Dudes Keep Dropping...

The news about Bowie this morning was a shocker. It really hit me sideways.

It sent my mind reeling back to when it was easy to find US cut-outs, with the cartoon cover, of "The Man who Sold the World". But most especially to seeing him perform “Starman” on Top of the Pops with Ronno and the other guys. These were important notes from space and no-one had seen anything quite like this. Some of us were already Alice Cooper but we wouldn’t actually SEE them until something like 3 months later. 

Forgive me if my recall is sketchy. My granny was disgusted and referred to him as a he/she. My grandmother would also use a coloured pencil to draw in underwear on pin up girls on my bedroom wall. Somewhere I’m sure there’s photographic evidence of this. My formative years converged with what was perhaps the last great proper teenage music wave, Glam.

I worked in a record store during holidays and at weekends and we sold Bowie records every day. We even sold copies of a record called "Raw Power" on import that had some involvement from him. I got the first one and a guy called Ziggy from the auld toon bought the other copy. I can’t recall his real name but he had the haircut and everything. Easily the biggest DB fan in the locale at that time.

I’d say I was definitely a fan of his from “Man” up until probably “Heroes”. "Young Americans" I didn’t really get because it seemed just like a weak take on Philly soul and I didn’t care for that particular “image”. It seemed like betrayal after the supreme rock’n’roll crunch of the previous two albums but in retrospect was just him moving along. Last time I saw him would have been the "Station to Station" tour. Several years later, nearly 20 maybe, I would witness El Vez recreate that album’s incredible opening mood in Tut’s, not far from where I saw Bowie. 

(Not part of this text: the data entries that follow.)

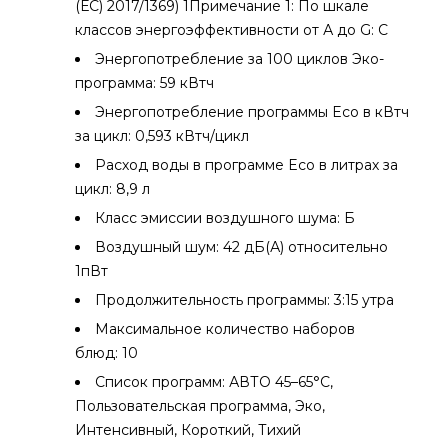
(ЕС) 2017/1369) 1Примечание 1: По шкале
классов энергоэффективности от А до G: С
Энергопотребление за 100 циклов Эко-
программа: 59 кВтч
Энергопотребление программы Eco в кВтч
за цикл: 0,593 кВтч/цикл
Расход воды в программе Eco в литрах за
цикл: 8,9 л
Класс эмиссии воздушного шума: Б
Воздушный шум: 42 дБ(А) относительно
1пВт
Продолжительность программы: 3:15 утра
Максимальное количество наборов
блюд: 10
Список программ: АВТО 45–65°C,
Пользовательская программа, Эко,
Интенсивный, Короткий, Тихий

The Aladdin Sane show at the Edinburgh Empire - May 23rd 1973 - was the first late night rock show I ever attended. The record shop ran a bus. My mate Gordon Mackay missed that and took a cab into the city. It must have cost a small fortune but he didn’t care, he just had to be there. I remember being very excited at the fact they encored with a version of "White Light, White Heat".

You see this was punk rock. Before it was co-opted into whatever it became.

Many folks I know stuck with him though, fine with the shape-shifting, even with Tin Machine. He did exactly what he wanted to do and the guy cannot be prosecuted for that. The bigger impression of all this is the psychological damage of all the artists that played a part of the overall culture disappearing. The loss of characters in conjunction with a sharp contrast of one’s own mortality is something that strikes me as quite sobering. Even although I can’t say I’m overly perturbed. I think it’s the thought of losing yet another connection. In this case not a friend but someone who definitely contributed to the fabric of what one would or had become. However indirectly.